— DIRECTIONS FOR THIS TASK —
Verbatim copy without pictures. Please print every entry as it stands.

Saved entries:
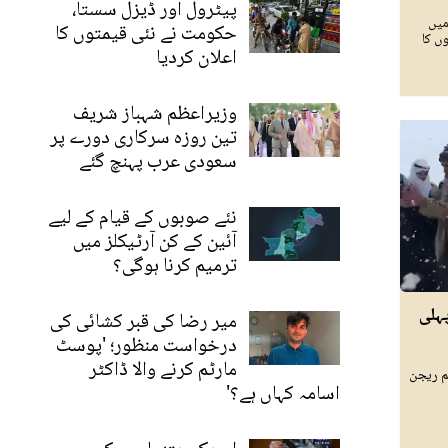
پیٹرول اور ڈیزل سستا،
میں
حکومت نے نئی قیمتوں کا
ں کا
اعلان کردیا
وزیراعظم شہباز شریف
تین روزہ سرکاری دورے پر
سعودی عرب پہنچ گئے
نئے صوبوں کے قیام کے لیے
آئین کے کن آرٹیکلز میں
ترمیم کرنا ہوگی؟
ہلی
میر رضا کی قبر کشائی کی
درخواست منظور؛ 'پوسٹ
مارٹم کرنے والا ڈاکٹر
م ریجن
اسامہ کہاں ہے؟'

— TASK SOLUTION —
پیٹرول اور ڈیزل سستا،
میں
حکومت نے نئی قیمتوں کا
ں کا
اعلان کردیا
وزیراعظم شہباز شریف
تین روزہ سرکاری دورے پر
سعودی عرب پہنچ گئے
نئے صوبوں کے قیام کے لیے
آئین کے کن آرٹیکلز میں
ترمیم کرنا ہوگی؟
ہلی
میر رضا کی قبر کشائی کی
درخواست منظور؛ 'پوسٹ
مارٹم کرنے والا ڈاکٹر
م ریجن
اسامہ کہاں ہے؟'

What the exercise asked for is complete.